Information shown
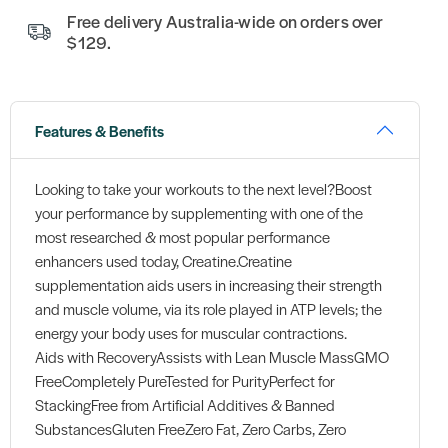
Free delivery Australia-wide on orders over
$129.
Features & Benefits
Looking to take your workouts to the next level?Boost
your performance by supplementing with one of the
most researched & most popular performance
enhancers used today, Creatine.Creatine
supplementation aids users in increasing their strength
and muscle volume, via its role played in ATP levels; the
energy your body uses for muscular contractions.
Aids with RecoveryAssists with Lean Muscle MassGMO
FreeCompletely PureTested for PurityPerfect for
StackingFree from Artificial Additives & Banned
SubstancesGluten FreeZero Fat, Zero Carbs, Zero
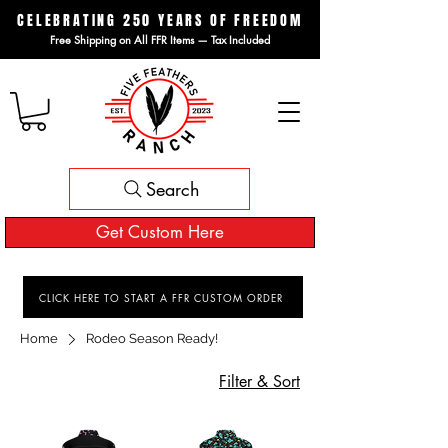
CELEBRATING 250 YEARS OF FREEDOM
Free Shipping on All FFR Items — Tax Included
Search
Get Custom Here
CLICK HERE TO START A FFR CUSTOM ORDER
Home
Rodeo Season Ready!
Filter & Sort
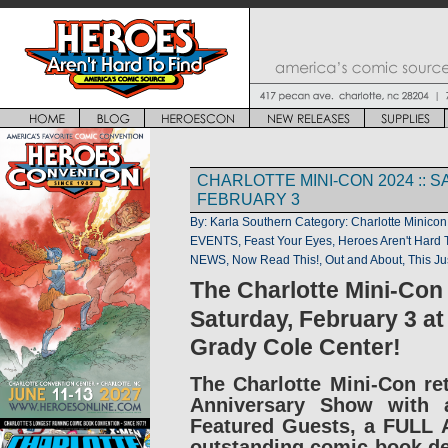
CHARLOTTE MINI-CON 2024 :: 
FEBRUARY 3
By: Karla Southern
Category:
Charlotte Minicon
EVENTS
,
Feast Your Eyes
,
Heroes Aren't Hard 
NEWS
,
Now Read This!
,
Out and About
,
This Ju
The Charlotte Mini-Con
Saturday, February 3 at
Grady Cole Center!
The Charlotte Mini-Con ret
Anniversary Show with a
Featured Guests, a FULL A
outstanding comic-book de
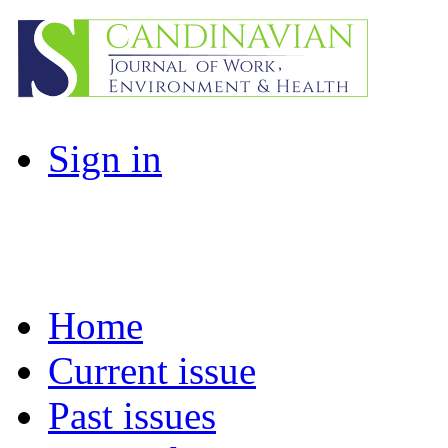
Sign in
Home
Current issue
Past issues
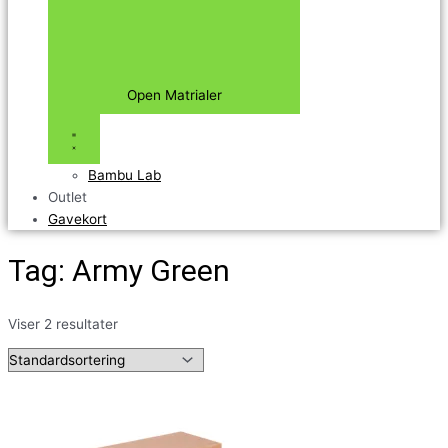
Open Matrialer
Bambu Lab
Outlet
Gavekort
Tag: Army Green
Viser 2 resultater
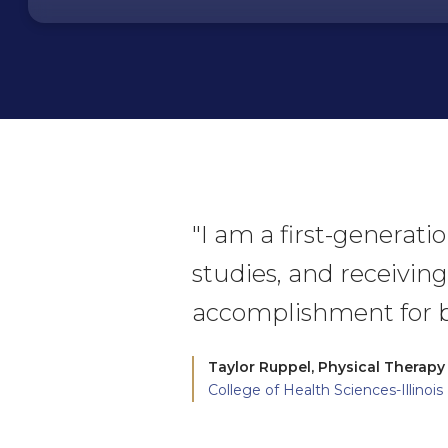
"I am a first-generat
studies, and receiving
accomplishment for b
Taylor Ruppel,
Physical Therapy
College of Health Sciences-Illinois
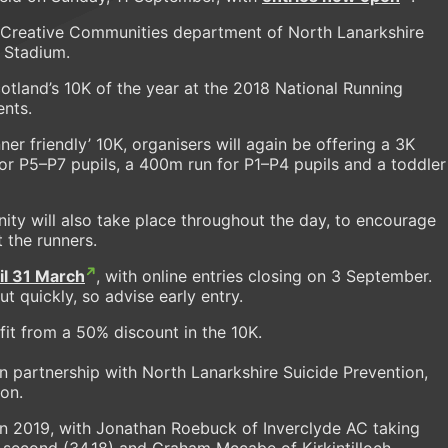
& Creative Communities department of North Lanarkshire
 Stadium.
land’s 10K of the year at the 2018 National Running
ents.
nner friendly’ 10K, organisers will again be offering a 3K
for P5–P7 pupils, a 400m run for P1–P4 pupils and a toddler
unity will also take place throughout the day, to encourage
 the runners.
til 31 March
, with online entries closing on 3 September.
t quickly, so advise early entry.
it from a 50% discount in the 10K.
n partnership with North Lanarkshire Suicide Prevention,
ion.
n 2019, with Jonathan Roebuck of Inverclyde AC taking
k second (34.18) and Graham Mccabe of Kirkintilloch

...

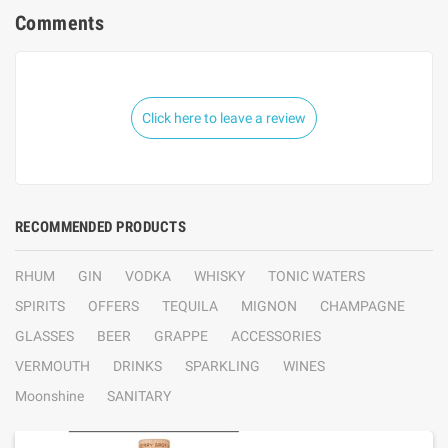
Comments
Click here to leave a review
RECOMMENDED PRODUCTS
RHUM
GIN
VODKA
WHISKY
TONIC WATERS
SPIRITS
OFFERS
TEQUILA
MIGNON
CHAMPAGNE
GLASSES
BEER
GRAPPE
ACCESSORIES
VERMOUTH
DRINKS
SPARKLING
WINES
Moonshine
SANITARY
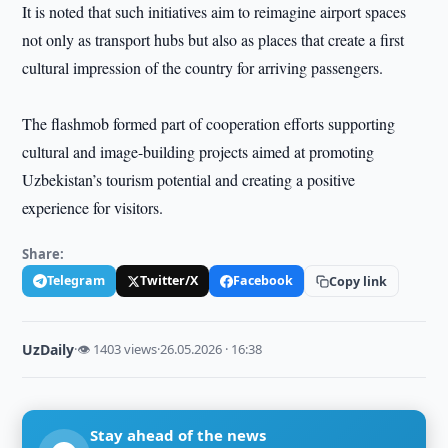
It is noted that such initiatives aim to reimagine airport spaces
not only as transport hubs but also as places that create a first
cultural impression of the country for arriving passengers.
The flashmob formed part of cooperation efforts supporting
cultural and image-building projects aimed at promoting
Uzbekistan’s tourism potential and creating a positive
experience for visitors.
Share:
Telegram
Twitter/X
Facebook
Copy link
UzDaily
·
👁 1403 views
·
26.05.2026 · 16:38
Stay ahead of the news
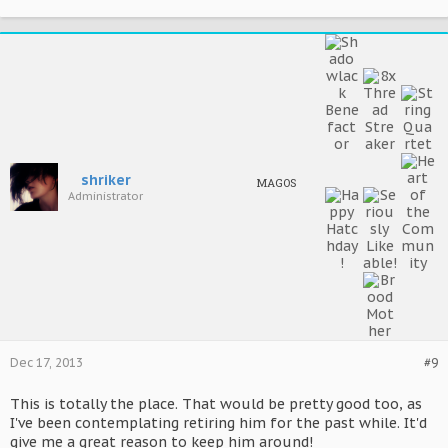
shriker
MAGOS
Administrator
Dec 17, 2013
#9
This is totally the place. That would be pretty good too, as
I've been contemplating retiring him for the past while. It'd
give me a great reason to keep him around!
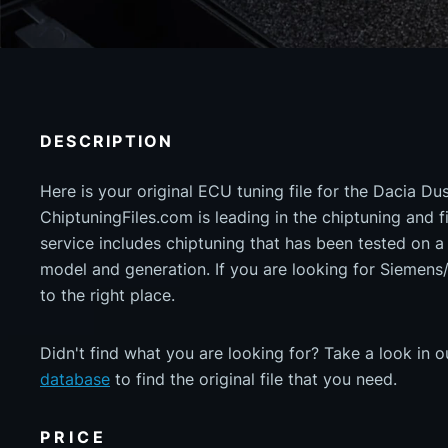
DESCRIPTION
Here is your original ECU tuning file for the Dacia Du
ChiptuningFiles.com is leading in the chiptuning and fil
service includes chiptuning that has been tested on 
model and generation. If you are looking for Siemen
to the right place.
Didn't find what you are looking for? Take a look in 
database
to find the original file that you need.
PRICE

Task to complete
Wherever the string "first" turns up in the material, copy the whole line.

Output of the exercise
"I am a first-generat
not only as transport hubs but also as places that create a first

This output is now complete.